The survey, by the National Association for Business Economics, found economists now expect growth of 2.7 percent this year, up slightly from the previous forecast of 2.6 percent.
For 2011, the group still expects an economic expansion of 2.6 percent.
The likelihood of stagflation or relapse into recession was seen as low. But high unemployment, debt and severe loss of wealth are expected to hamper a more robust rebound, according to the survey.
“Confidence in the expansion’s durability is intact, but panelists remain concerned about high levels of federal debt, a continuing high level of unemployment, increased business regulation, and rising commodity prices,” said Richard Wobbekind, president of NABE and an associate dean of the Leeds School of Business at the University of Colorado.

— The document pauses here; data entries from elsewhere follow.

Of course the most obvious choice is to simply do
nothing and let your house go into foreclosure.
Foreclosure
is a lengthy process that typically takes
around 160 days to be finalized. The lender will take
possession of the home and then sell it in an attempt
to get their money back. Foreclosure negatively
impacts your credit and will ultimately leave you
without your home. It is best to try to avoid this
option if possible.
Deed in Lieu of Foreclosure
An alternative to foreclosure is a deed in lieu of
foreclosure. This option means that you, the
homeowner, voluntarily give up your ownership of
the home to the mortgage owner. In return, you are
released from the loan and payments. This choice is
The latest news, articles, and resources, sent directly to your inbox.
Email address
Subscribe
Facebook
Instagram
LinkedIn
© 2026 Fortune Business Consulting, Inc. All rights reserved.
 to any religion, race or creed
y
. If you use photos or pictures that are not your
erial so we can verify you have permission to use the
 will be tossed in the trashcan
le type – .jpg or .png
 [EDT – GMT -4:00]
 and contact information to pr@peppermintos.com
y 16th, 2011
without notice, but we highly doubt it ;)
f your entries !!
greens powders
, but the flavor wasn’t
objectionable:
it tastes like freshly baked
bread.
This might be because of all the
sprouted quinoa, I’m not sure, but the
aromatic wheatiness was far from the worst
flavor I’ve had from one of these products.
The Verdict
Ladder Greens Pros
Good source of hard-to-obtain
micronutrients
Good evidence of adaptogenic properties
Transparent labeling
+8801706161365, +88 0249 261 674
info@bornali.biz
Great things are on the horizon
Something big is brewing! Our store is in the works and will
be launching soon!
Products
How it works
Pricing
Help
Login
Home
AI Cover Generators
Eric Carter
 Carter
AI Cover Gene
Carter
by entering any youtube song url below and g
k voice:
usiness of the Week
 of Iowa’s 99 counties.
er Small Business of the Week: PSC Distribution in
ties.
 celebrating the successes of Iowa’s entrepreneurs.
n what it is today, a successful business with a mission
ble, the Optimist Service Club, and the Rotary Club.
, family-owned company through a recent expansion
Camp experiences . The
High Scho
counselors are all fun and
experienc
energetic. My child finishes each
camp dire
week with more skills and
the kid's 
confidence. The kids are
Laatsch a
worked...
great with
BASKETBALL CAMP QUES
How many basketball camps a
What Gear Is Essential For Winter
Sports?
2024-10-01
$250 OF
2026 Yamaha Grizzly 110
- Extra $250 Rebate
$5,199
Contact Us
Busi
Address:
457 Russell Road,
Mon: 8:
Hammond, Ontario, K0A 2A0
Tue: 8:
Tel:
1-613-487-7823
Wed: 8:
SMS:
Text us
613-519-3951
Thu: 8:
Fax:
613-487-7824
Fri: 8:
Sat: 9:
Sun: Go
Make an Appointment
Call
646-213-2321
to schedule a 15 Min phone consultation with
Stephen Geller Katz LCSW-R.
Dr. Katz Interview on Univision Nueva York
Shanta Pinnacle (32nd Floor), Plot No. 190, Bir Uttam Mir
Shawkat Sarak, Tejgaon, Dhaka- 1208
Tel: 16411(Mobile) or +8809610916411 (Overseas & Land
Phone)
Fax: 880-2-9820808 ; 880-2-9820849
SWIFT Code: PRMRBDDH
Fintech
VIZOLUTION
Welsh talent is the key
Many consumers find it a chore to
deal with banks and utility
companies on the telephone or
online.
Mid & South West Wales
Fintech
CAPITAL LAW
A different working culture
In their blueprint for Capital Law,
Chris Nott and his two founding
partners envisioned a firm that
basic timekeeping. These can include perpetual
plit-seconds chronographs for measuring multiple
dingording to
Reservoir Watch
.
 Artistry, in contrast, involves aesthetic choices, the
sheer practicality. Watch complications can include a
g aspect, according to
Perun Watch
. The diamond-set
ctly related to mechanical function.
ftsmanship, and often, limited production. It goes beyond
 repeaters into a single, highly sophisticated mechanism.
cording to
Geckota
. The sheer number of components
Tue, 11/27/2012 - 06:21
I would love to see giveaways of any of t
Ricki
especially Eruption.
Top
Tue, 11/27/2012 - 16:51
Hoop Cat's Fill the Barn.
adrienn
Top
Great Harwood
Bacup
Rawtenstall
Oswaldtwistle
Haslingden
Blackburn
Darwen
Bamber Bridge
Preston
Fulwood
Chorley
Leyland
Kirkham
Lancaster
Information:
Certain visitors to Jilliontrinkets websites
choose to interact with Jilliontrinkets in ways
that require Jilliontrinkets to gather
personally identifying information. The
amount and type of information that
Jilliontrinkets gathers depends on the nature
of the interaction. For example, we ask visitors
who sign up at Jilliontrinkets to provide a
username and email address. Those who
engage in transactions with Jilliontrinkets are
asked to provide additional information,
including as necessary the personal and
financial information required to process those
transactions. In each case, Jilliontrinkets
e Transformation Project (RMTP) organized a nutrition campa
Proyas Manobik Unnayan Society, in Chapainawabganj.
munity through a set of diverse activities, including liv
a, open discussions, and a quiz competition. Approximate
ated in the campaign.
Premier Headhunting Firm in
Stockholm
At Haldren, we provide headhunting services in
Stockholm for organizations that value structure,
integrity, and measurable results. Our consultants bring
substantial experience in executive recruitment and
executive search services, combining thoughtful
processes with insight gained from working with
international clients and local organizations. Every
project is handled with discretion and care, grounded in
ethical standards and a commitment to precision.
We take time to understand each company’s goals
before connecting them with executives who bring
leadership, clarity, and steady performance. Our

The 51 members surveyed by the group said they also expect consumer spending to remain modest, with this year’s holiday retail sales expected to rise just 2.5 percent from last year.
Meanwhile, the number of jobs employers add to their payrolls is forecast to average less than 150,000 a month before picking up in the latter half of next year. The unemployment rate is expected to remain at 9.5 percent or higher through early next year. It’s expected to ease only slightly to 9.2 percent by the end of 2011.
That would mark the weakest post-recession job recovery on record, the group said.
The outlook on housing also remained tepid, with the group scaling back its expectations for housing starts this year to 720,000, from its forecast of 750,000 last month.
The bright spot in the survey was business spending, with sustained, double-digit growth projected through the end of next year. Spending on structures is now expected to grow 1.8 percent in 2011. That’s still weak, but better than the previous forecast of 0.2 percent contraction.
NABE panelists also said they expect the federal funds rate to remain near zero until late next year. The 10-year Treasury note is now expected to yield 3.25 percent by the end of 2011, compared with the 3.75 percent forecast last month.
The survey was taken between Oct. 21 and Nov. 4.